Ghrelin augments the expressions and secretions of proinflammatory adipokines, VEGF120 and MCP-1, in differentiated 3T3-L1 adipocytes.

PMID 24958127


Ghrelin is a physiological-active peptide with growth hormone-releasing activity, orexigenic activity, etc. In addition, the recent study has also suggested that ghrelin possesses the pathophysiological abilities related with type 2 diabetes. However, the ghrelin-direct-effects implicated in type 2 diabetes on peripheral tissues have been still unclear, whereas its actions on the central nervous system (CNS) appear to induce the development of diabetes.

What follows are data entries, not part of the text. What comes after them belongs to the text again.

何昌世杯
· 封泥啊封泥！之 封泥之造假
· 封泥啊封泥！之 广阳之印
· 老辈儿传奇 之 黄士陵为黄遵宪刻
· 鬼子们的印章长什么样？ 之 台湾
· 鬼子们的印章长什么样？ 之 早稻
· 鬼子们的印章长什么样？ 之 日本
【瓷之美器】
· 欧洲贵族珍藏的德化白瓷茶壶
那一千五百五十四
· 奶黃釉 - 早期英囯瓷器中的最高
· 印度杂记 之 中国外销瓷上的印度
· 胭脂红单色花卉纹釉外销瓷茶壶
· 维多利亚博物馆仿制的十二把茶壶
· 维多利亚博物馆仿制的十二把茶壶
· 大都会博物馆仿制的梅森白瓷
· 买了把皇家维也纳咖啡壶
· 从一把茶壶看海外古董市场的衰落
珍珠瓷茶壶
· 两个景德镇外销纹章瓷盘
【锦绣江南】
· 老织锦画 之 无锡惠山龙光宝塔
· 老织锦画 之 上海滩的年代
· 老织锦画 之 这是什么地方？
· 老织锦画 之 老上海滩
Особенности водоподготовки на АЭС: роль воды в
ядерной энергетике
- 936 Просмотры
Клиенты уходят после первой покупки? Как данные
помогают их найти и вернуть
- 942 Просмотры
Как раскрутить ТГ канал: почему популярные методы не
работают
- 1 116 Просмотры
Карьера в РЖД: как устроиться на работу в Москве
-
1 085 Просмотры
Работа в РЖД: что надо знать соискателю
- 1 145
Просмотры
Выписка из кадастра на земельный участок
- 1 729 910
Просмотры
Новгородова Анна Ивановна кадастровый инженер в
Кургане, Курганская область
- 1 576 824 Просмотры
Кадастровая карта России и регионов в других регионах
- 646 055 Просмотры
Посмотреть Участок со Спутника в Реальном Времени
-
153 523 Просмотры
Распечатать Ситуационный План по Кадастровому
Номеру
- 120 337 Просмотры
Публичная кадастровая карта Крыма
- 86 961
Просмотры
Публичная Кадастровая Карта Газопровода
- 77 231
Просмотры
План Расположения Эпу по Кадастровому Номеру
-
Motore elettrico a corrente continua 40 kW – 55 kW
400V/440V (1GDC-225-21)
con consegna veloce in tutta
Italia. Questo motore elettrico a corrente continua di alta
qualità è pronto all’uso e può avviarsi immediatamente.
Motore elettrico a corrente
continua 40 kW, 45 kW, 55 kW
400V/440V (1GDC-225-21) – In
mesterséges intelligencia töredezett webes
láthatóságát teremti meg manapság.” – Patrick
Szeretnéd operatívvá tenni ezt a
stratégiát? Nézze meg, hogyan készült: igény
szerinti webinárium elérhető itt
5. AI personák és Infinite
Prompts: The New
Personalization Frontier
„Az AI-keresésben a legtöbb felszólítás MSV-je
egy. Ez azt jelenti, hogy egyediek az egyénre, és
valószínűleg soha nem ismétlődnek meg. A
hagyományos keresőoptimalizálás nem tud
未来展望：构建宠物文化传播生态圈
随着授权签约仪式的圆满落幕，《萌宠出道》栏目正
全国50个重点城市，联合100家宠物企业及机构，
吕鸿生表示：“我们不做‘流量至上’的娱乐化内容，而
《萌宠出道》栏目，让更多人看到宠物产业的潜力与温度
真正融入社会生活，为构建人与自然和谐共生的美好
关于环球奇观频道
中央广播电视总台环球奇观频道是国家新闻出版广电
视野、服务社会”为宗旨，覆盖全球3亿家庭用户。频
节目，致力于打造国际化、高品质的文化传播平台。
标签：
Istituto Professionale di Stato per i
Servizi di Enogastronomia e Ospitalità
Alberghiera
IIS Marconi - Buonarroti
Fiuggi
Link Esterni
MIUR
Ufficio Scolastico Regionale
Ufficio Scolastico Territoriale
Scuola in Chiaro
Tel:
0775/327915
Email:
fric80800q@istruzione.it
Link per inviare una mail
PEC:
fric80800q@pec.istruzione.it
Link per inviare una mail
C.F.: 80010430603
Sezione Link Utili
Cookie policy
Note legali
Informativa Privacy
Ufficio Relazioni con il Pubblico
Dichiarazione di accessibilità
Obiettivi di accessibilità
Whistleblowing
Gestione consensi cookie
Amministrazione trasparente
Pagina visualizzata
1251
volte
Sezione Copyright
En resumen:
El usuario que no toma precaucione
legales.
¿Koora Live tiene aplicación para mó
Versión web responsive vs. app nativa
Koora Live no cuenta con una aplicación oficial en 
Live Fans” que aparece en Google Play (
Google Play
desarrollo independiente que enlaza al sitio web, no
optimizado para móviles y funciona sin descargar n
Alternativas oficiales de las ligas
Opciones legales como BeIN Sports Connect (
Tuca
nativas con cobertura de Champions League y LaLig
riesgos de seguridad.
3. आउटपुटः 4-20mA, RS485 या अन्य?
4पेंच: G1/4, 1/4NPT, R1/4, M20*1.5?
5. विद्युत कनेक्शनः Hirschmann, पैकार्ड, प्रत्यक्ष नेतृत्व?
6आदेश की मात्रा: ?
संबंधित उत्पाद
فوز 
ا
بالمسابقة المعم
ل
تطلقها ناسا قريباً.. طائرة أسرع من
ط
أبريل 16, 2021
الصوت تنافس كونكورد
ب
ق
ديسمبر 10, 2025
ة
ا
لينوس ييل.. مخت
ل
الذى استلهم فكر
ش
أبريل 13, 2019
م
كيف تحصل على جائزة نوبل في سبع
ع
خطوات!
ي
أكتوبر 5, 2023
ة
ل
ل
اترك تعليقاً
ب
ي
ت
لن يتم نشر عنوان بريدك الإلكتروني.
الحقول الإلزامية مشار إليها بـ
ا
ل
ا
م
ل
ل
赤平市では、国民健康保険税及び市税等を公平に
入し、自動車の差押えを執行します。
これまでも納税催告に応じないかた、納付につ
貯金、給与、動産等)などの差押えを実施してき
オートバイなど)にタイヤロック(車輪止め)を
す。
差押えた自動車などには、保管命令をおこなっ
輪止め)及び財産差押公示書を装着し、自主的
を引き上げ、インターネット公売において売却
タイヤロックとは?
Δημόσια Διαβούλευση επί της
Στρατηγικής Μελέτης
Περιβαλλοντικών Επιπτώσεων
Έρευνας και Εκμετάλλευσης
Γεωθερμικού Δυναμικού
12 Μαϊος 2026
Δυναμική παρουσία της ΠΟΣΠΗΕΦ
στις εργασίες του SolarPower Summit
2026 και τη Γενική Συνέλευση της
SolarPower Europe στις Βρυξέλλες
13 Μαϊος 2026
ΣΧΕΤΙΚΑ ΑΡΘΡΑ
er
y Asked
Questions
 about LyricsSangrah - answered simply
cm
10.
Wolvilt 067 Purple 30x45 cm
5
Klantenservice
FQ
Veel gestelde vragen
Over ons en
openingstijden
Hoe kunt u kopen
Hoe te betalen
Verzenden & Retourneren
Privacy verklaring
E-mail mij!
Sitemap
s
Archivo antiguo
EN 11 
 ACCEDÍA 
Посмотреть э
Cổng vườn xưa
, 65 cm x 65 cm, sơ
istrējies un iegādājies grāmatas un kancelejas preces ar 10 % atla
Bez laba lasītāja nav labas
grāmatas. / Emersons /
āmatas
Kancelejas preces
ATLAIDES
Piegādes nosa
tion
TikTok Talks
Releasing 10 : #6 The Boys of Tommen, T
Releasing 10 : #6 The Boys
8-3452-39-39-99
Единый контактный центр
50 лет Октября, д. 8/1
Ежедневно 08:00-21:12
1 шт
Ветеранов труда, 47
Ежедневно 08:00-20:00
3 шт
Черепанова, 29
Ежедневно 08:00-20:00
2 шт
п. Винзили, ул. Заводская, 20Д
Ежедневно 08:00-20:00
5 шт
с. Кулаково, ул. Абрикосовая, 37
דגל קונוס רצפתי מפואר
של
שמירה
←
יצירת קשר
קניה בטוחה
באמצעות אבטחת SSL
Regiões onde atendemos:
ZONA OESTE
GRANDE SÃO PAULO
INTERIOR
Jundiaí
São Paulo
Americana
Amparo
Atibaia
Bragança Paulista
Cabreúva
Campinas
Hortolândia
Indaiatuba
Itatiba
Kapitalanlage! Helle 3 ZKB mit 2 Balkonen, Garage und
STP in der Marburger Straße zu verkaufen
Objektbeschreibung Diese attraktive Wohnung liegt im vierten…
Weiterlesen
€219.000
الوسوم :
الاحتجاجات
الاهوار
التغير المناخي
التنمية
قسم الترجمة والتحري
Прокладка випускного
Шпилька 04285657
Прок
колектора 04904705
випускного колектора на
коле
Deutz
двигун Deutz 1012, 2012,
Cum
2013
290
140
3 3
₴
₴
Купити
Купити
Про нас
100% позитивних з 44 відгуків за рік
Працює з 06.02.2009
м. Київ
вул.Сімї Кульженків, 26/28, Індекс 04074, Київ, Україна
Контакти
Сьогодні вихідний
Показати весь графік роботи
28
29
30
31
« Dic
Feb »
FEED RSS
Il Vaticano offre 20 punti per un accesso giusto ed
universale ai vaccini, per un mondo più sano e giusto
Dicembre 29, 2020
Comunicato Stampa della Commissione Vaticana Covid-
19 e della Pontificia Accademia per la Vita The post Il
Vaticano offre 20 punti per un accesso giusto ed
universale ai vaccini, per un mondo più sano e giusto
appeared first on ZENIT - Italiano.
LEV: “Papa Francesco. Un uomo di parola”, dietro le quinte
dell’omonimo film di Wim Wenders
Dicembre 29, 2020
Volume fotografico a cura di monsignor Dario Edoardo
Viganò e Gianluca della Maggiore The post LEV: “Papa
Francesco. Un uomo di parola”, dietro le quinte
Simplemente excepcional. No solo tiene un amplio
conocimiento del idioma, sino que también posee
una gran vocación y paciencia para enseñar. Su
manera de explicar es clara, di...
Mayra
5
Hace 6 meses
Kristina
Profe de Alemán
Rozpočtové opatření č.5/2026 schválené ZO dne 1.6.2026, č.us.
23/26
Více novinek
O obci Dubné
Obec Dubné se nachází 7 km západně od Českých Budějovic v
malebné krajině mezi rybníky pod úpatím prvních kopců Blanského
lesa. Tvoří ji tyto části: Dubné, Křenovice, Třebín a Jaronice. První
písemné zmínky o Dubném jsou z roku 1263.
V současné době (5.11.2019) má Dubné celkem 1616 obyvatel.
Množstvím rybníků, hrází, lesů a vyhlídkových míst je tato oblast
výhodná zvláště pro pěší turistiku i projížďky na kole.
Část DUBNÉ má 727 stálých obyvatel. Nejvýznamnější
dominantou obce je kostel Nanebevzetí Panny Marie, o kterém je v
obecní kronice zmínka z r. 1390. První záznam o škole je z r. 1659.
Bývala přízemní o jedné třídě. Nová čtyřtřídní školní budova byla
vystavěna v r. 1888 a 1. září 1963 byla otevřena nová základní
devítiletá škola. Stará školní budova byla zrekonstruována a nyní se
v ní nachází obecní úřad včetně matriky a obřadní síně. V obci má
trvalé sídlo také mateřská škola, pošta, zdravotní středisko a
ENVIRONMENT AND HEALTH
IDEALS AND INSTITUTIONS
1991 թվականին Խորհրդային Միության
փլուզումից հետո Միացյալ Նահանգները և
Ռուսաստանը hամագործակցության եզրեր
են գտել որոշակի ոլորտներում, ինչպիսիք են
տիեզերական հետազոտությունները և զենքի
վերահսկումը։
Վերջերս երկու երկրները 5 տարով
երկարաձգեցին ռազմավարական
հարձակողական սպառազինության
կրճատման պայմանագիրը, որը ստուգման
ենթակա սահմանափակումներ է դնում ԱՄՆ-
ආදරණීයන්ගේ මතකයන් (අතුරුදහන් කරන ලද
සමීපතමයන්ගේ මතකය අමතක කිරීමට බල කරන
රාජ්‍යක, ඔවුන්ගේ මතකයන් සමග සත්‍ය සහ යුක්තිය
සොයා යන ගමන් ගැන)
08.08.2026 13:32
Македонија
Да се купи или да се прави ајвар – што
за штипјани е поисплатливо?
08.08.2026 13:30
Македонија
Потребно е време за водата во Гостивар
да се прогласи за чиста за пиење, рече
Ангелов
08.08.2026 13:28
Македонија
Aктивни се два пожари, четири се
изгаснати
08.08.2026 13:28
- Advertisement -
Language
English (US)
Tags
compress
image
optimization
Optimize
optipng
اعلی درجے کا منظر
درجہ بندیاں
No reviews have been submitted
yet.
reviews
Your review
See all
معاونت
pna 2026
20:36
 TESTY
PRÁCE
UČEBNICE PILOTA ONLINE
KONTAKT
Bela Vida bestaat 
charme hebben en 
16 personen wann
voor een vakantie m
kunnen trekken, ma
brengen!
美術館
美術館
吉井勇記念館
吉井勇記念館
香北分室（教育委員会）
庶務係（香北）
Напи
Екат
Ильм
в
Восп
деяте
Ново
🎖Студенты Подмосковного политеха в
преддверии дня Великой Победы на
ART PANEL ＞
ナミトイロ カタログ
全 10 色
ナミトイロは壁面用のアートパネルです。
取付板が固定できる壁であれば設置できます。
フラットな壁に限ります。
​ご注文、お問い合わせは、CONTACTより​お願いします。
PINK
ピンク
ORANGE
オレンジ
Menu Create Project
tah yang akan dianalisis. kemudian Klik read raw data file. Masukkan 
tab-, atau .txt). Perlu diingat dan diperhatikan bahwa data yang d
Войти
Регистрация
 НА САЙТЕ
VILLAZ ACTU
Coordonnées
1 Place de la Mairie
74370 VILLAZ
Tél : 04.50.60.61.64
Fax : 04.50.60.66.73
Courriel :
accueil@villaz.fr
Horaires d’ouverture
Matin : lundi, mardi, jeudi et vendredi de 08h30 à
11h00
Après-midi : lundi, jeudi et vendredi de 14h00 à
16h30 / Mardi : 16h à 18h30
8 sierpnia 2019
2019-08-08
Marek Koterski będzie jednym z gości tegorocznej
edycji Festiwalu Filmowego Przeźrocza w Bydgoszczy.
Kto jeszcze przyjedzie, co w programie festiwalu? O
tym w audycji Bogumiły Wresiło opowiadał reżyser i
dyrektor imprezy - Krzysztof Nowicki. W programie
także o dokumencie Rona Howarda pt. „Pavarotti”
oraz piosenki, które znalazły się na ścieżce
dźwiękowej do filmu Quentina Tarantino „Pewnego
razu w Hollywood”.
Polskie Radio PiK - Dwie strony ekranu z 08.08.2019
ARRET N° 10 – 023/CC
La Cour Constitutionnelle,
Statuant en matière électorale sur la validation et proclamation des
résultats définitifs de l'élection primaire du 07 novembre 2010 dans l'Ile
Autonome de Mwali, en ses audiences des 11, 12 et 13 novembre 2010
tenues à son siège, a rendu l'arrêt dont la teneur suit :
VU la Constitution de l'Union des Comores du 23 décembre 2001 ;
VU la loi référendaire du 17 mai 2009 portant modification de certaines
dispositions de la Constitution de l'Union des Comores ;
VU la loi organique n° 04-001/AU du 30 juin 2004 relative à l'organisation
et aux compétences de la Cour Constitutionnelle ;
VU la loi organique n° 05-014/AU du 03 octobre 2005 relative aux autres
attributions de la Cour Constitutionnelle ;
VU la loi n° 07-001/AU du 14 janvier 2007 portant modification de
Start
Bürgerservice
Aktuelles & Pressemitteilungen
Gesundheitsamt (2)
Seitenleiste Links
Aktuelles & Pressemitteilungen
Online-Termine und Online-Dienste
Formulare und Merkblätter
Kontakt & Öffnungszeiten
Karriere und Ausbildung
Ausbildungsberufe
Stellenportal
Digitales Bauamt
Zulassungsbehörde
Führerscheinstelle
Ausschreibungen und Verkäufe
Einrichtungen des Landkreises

Thus, to assess its peripheral effects correlated with diabetes, we investigated the regulatory mechanisms about adipokines, which play a central role in inducing peripheral insulin resistance, secreted from mature 3T3-L1 adipocytes stimulated with ghrelin in vitro . The stimulation with 50 nmol/L ghrelin for 24 h resulted in the significant 1.9-fold increase on vascular endothelial growth factor-120 (VEGF(120)) releases (p < 0.01) and the 1.7-fold on monocyte chemoattractant protein-1 (MCP-1) (p < 0.01) from 3T3-L1 adipocytes, respectively, while ghrelin failed to enhance tumor necrosis factor-α (TNF-α), interleukin-1β (IL-1β), IL-6, IL-10 and adiponectin secretions. In addition, Akt phosphorylation on Ser473 and c-Jun NH2 -terminal protein kinase (JNK) phosphorylation on Thr183/Tyr185 were markedly enhanced 1.4-fold (p < 0.01) and 1.6-fold (p < 0.01) in the ghrelin-stimulated adipocytes, respectively. Furthermore, the treatment with LY294002 (50 μmol/L) and Wortmannin (10nmol/L), inhibitors of phosphatidylinositol 3-kinase (PI3K), significantly decreased the amplified VEGF(120) secretion by 29% (p < 0.01) and 28% (p < 0.01) relative to the cells stimulated by ghrelin alone, respectively, whereas these inhibitors had no effects on increased MCP-1 release. On the other hand, JNK inhibitor SP600125 (10 μmol/L) clearly reduced the increased MCP-1, but not VEGF(120), release by 35% relative to the only ghrelin-stimulated cells (p < 0.01). In conclusion, ghrelin can enhance the secretions of proinflammatory adipokines, VEGF(120) and MCP-1, but fails to affect IL-10 and adiponectin which are considered to be anti-inflammatory adipokines. Moreover, this augmented VEGF(120) release is invited through the activation of PI3K pathways and the MCP-1 is through JNK pathways. Consequently, our results strongly suggest that ghrelin can induce the development of diabetes via its direct-action in peripheral tissues as well as via in CNS.